The quartet was surrounded by tall bookcases, which had been pushed into a rough backdrop. There wasn't a great deal of room – Derek Gray's drumset in particular was crowded into a corner and he had to sit on his cajon. He had barely enough room for his elbows when he really got going with his brushes and sticks – but the tight corners also added intimacy. The quartet played warmly and with considerable ease, modulating their volume to the space; you could clearly hear every note.
Lemish said the three Toronto musicians had worked together in various combinations for several years. They'd heard Hoffman, and asked him if he'd like to collaborate. He came up to Toronto in January for rehearsals and shows, and the combination clicked. This Montreal-Ottawa-Toronto tour was their second opportunity to perform together.
They opened with a new, untitled piece by Hoffman, in an upbeat piece reminiscent of Kenny Burrell featuring strong bluesy riffs on his archtop electric guitar, contrasting with Lemish's sparkling keyboard lines. Unlike many guitarists I've heard recently, Hoffman didn't have an effects box – his sound was unadorned but compelling in its simplicity and intensity.

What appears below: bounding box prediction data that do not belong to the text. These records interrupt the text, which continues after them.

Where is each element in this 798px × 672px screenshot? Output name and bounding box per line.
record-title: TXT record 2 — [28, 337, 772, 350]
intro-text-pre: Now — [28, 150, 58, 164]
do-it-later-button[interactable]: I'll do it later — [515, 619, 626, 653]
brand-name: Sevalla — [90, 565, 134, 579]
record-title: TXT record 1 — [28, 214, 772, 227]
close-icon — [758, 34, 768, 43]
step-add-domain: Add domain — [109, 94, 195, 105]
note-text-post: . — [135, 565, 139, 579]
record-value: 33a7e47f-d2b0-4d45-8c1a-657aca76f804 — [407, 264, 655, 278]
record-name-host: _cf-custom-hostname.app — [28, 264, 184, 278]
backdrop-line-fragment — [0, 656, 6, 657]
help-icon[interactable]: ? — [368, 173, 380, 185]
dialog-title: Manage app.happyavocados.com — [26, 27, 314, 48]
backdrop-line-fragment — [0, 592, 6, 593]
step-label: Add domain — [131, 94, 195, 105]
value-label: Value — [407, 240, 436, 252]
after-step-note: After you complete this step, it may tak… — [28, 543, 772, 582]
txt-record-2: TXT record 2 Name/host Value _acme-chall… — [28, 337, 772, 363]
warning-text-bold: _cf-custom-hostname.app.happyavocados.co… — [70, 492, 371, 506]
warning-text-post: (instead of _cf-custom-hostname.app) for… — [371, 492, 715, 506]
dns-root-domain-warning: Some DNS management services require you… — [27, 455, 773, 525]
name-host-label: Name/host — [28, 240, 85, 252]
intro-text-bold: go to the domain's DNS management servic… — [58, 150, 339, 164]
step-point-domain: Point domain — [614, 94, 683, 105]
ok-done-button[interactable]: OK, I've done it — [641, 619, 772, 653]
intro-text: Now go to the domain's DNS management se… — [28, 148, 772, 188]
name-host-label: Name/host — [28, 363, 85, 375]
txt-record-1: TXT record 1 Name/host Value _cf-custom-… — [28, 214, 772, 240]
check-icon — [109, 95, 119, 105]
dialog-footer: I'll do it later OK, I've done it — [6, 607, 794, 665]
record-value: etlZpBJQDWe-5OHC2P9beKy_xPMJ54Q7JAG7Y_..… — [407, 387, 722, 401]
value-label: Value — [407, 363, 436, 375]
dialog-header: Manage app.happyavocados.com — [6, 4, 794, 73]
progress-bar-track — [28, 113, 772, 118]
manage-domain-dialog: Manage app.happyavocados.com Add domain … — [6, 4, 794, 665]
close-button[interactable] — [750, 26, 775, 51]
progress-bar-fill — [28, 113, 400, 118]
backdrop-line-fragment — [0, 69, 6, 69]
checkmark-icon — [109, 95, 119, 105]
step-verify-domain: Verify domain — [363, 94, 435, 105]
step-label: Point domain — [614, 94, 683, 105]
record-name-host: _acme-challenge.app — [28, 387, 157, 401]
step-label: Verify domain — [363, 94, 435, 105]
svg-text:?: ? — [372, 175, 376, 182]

It strongly contrasted with the next tune, by Lemish, which he had adapted from a theme in Bach's Orchestral Suite in B Minor. It was quiet and chamber jazz in style, featuring Justin Grey's bowed bass and Hoffman's flamenco-like lines on oud. It became more dramatic, underlaid with shivering cymbals and strong piano chords. Hoffman switched to guitar partway through, in a more percussive style, and the piece ended solemnly and slowly.
The quartet had performed a similar combination of compositions the evening before in Montreal. However, their concert the next day in Toronto was going to be notably different: a collection of original compositions by five Toronto composers on the theme of the Tower of Babel. Hoffman played one tune he had recently written for the Toronto show, with the tentative title of “Shifting Sands”. More Middle Eastern in style, it let his oud ring out through the space, in accented and resonant patterns. The oud's sound was so sharp and bright – easily dancing over the fast rhythms produced by six-string electric bass, drums, and keyboard – that I was surprised to learn later that the oud had nylon strings. In other places, it actually sounded deeper than Justin's Gray's fluid bass solo.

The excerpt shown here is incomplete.